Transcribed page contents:
=== Section Start ===

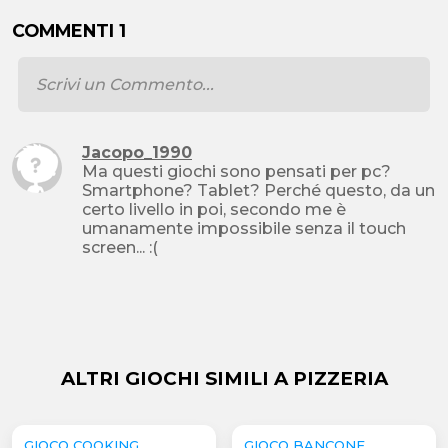
COMMENTI 1
Jacopo_1990
Ma questi giochi sono pensati per pc?
Smartphone? Tablet? Perché questo, da un
certo livello in poi, secondo me è
umanamente impossibile senza il touch
screen... :(
ALTRI GIOCHI SIMILI A PIZZERIA
GIOCO COOKING
GIOCO BANCONE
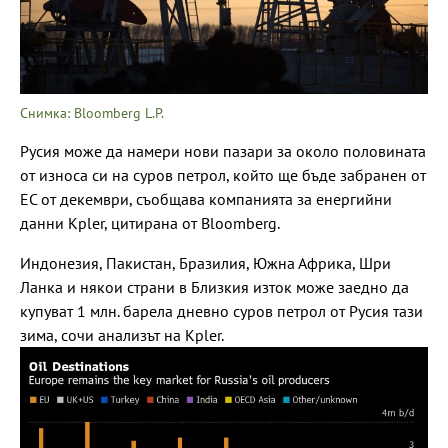
Снимка: Bloomberg L.P.
Русия може да намери нови пазари за около половината
от износа си на суров петрол, който ще бъде забранен от
ЕС от декември, съобщава компанията за енергийни
данни Kpler, цитирана от Bloomberg.
Индонезия, Пакистан, Бразилия, Южна Африка, Шри
Ланка и някои страни в Близкия изток може заедно да
купуват 1 млн. барела дневно суров петрол от Русия тази
зима, сочи анализът на Kpler.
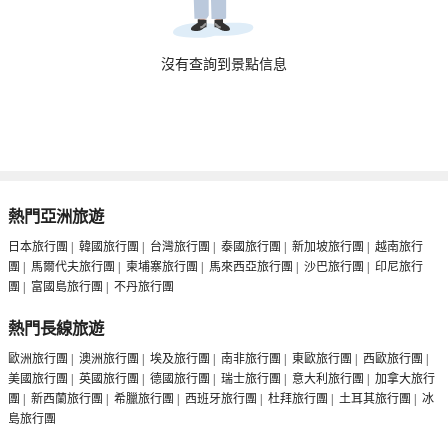
沒有查詢到景點信息
熱門亞洲旅遊
日本旅行團
|
韓國旅行團
|
台灣旅行團
|
泰國旅行團
|
新加坡旅行團
|
越南旅行
團
|
馬爾代夫旅行團
|
柬埔寨旅行團
|
馬來西亞旅行團
|
沙巴旅行團
|
印尼旅行
團
|
富國島旅行團
|
不丹旅行團
熱門長線旅遊
歐洲旅行團
|
澳洲旅行團
|
埃及旅行團
|
南非旅行團
|
東歐旅行團
|
西歐旅行團
|
美國旅行團
|
英國旅行團
|
德國旅行團
|
瑞士旅行團
|
意大利旅行團
|
加拿大旅行
團
|
新西蘭旅行團
|
希臘旅行團
|
西班牙旅行團
|
杜拜旅行團
|
土耳其旅行團
|
冰
島旅行團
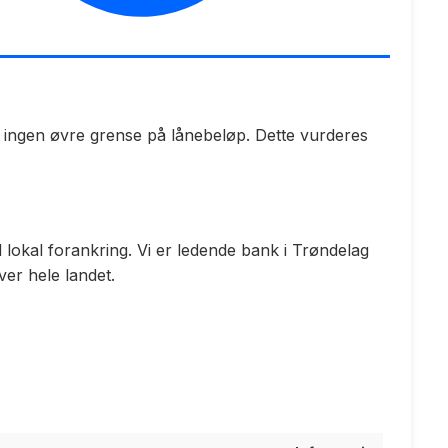
er ingen øvre grense på lånebeløp. Dette vurderes
okal forankring. Vi er ledende bank i Trøndelag
er hele landet.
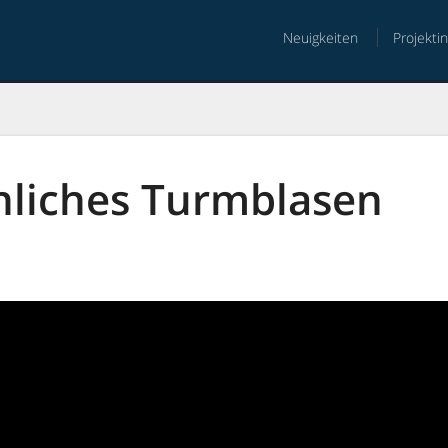
Neuigkeiten
Projekti
nt
hliches Turmblasen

=== Section End ===

▸ **Assigned task**
What is needed is an exact transcription of every entry, minus the pictures.

▸ **Exercise result**
COMMENTI 1
Jacopo_1990
Ma questi giochi sono pensati per pc?
Smartphone? Tablet? Perché questo, da un
certo livello in poi, secondo me è
umanamente impossibile senza il touch
screen... :(
ALTRI GIOCHI SIMILI A PIZZERIA
GIOCO COOKING
GIOCO BANCONE
Снимка: Bloomberg L.P.
Русия може да намери нови пазари за около половината
от износа си на суров петрол, който ще бъде забранен от
ЕС от декември, съобщава компанията за енергийни
данни Kpler, цитирана от Bloomberg.
Индонезия, Пакистан, Бразилия, Южна Африка, Шри
Ланка и някои страни в Близкия изток може заедно да
купуват 1 млн. барела дневно суров петрол от Русия тази
зима, сочи анализът на Kpler.
沒有查詢到景點信息
熱門亞洲旅遊
日本旅行團
|
韓國旅行團
|
台灣旅行團
|
泰國旅行團
|
新加坡旅行團
|
越南旅行
團
|
馬爾代夫旅行團
|
柬埔寨旅行團
|
馬來西亞旅行團
|
沙巴旅行團
|
印尼旅行
團
|
富國島旅行團
|
不丹旅行團
熱門長線旅遊
歐洲旅行團
|
澳洲旅行團
|
埃及旅行團
|
南非旅行團
|
東歐旅行團
|
西歐旅行團
|
美國旅行團
|
英國旅行團
|
德國旅行團
|
瑞士旅行團
|
意大利旅行團
|
加拿大旅行
團
|
新西蘭旅行團
|
希臘旅行團
|
西班牙旅行團
|
杜拜旅行團
|
土耳其旅行團
|
冰
島旅行團
er ingen øvre grense på lånebeløp. Dette vurderes
okal forankring. Vi er ledende bank i Trøndelag
er hele landet.
Neuigkeiten
Projekti
nt
hliches Turmblasen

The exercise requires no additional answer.